Refugee Allstars of Sierra Leone : Nuemo’s, Seattle, WA 7/13/2006

It is a rare musical act that can get Seattle’s normally staid crowd not only moving, but enthusiastically dancing – particularly in a relatively small club packed to the gills with an animated crowd. Yet the story of the Refugee All Stars of Sierra Leone is nothing if not impressive, a story of triumph over challenges far more trying than mere listener boredom. Currently on a wide-ranging U.S. tour, the group met in a refugee camp in Guinea, having fled war-torn Sierra Leone. Life in the camp, unsurprisingly, was harsh, and the All Stars, after receiving musical instruments from a Canadian refugee aid organization, came together in the hopes of uniting inhabitants of their refugee camp through the joy and power of music. Fortuitously, for both the All Stars and the world, their music was discovered and effectively spread through the work of two amateur documentary film-makers with influential friends (including the Rolling Stones and Paul McCartney), whose film The Refugee All Stars quickly vaulted them into the international spotlight. Indeed, from humble, indeed survivalist, beginnings, has risen a band with nearly global reach, and inarguably global potential.

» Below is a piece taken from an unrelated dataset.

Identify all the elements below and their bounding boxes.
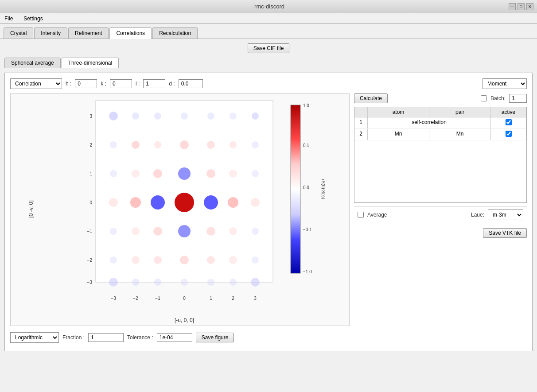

In recent weeks the group has played at Tennessee’s Bonnaroo Festival (at which they performed for over 75,000 people), where one can only imagine the massive dance party that transpired to their infectious, Caribbean-tinged Sierra Leonese “goombay” (an updated, electrified version of more traditional African music) melodies. They have also recently played Washington, D.C.’s Kennedy Hall, leaving their recent benefit show at Neumo’s already seeming like an improbably fortunate opportunity to view such a dynamic band in a conversely small setting. In support of the Northwest Immigrant Rights Project, the multi-instrumental All Stars moved the swinging crowd into a full arm-waving, sardine-dancing mass, inspiring with talk of love, peace, and happiness. Complementing the contagious joy they obviously take in their work were intriguing variations in vocal form, ranging from rap to beautiful three-part harmony from a variety of the musicians.

The Refugee All Stars of Sierra Leone have fast been making a name for themselves as an energetic, enthusiastic band who has overcome incredible odds, not just to play music, but to merely have survived.